(Provided material)

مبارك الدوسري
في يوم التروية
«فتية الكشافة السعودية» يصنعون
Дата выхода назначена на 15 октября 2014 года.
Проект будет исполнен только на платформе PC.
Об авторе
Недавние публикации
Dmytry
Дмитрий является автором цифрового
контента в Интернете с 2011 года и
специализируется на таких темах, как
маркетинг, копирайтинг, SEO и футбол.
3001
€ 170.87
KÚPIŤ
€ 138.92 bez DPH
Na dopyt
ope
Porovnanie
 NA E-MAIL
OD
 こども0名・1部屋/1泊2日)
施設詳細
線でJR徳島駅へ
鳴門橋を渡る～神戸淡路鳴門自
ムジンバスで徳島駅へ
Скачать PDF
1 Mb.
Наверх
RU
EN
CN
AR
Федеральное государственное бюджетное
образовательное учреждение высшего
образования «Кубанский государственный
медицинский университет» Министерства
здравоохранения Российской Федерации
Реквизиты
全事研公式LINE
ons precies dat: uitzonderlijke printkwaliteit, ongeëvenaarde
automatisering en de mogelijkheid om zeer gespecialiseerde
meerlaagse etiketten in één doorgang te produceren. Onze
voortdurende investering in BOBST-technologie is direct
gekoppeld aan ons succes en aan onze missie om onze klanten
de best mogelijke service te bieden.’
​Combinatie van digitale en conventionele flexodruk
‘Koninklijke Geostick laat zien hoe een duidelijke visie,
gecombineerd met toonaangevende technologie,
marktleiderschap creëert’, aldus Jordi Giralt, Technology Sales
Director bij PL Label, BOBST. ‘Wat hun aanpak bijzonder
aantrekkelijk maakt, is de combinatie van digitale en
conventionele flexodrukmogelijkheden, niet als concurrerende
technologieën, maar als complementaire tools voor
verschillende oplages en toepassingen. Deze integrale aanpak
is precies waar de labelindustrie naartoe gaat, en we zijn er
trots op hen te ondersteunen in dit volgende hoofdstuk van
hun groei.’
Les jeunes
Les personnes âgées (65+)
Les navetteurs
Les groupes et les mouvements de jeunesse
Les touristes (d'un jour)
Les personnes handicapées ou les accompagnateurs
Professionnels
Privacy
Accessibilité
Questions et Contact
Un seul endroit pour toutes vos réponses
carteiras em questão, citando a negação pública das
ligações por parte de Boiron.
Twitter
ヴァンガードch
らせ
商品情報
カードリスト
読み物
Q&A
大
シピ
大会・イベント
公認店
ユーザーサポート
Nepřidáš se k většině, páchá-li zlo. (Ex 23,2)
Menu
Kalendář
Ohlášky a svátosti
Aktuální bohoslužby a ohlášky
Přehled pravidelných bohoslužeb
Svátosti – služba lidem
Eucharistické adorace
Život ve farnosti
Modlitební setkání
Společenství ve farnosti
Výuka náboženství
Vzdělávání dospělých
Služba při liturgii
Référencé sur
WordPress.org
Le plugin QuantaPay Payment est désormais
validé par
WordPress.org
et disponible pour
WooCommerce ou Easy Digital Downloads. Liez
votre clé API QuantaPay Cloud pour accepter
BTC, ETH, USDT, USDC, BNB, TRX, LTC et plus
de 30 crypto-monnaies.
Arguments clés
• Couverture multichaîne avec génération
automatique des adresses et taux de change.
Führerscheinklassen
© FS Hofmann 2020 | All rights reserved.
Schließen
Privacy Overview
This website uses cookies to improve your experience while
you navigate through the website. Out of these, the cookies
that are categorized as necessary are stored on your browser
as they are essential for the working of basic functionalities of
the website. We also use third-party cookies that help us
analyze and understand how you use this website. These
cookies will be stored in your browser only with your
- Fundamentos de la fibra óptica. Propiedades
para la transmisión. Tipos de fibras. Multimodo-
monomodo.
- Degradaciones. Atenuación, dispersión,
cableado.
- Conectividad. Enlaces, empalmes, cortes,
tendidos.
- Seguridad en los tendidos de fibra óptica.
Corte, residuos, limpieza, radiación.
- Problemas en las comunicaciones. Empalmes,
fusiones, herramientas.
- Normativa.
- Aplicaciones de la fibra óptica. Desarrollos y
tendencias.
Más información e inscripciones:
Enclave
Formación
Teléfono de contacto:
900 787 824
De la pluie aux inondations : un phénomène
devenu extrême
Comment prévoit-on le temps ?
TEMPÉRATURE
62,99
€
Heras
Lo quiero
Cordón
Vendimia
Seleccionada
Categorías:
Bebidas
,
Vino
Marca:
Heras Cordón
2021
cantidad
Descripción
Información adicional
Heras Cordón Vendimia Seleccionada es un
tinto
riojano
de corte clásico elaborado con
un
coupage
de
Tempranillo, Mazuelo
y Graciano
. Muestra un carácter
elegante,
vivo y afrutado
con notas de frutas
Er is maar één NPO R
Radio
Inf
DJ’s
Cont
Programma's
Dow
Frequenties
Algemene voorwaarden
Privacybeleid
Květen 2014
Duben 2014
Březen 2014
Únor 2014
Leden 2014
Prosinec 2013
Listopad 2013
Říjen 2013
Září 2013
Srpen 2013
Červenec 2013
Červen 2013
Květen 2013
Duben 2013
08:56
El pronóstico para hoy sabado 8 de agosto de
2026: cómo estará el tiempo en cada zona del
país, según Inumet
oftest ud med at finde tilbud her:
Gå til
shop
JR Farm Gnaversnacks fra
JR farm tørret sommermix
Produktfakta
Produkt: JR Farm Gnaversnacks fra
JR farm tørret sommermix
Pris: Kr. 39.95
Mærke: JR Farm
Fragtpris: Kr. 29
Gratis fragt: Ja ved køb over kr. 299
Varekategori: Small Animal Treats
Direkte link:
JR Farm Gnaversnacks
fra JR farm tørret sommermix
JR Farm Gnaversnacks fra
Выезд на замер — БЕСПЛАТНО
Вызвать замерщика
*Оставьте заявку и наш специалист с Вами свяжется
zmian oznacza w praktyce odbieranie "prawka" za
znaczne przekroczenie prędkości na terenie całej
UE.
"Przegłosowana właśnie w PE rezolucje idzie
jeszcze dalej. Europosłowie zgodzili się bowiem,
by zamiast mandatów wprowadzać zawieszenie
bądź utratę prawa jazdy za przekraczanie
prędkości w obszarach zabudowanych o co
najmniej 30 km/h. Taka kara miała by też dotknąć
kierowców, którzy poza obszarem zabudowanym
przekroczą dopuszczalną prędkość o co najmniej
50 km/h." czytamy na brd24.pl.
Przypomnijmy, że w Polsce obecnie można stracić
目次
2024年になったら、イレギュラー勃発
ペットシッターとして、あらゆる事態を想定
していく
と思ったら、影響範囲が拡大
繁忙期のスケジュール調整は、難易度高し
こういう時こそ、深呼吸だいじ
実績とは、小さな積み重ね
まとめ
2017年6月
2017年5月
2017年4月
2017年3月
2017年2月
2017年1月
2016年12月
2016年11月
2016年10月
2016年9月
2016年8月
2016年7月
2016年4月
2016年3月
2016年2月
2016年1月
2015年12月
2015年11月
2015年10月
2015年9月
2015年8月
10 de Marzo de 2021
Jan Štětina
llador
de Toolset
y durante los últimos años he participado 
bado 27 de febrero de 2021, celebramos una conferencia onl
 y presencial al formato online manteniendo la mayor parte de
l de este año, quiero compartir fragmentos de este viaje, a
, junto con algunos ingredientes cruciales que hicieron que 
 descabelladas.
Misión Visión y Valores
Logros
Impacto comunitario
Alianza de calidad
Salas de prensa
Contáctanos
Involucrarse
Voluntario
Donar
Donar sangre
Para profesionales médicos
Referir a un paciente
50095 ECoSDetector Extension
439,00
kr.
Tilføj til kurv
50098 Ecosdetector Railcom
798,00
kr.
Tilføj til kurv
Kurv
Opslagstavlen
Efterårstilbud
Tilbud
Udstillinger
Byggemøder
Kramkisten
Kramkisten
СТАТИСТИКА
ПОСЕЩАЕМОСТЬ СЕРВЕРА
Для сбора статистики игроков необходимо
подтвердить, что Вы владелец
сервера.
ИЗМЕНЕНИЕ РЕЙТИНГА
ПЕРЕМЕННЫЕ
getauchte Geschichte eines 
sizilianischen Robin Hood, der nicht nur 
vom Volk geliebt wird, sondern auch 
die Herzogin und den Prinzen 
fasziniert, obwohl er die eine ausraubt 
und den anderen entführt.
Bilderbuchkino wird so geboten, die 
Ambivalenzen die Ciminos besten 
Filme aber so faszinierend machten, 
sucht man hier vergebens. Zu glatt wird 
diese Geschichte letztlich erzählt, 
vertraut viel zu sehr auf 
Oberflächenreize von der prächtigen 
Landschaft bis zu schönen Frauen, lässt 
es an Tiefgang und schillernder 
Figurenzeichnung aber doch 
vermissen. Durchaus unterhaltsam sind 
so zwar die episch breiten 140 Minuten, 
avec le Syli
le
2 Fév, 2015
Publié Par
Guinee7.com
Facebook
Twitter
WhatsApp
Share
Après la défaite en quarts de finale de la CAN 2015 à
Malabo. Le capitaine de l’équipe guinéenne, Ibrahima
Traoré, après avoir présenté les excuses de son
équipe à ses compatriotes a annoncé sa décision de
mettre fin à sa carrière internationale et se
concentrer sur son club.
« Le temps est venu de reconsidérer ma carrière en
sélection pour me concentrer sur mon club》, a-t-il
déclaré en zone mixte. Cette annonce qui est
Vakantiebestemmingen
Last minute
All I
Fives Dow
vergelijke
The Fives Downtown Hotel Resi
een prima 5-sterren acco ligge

(End Provided material)

**Exercise**
Lines after the one containing "Дмитрий является автором цифрового" are not part of the task. Output the entries exactly from their first line through that one.

**Response to this task**
مبارك الدوسري
في يوم التروية
«فتية الكشافة السعودية» يصنعون
Дата выхода назначена на 15 октября 2014 года.
Проект будет исполнен только на платформе PC.
Об авторе
Недавние публикации
Dmytry
Дмитрий является автором цифрового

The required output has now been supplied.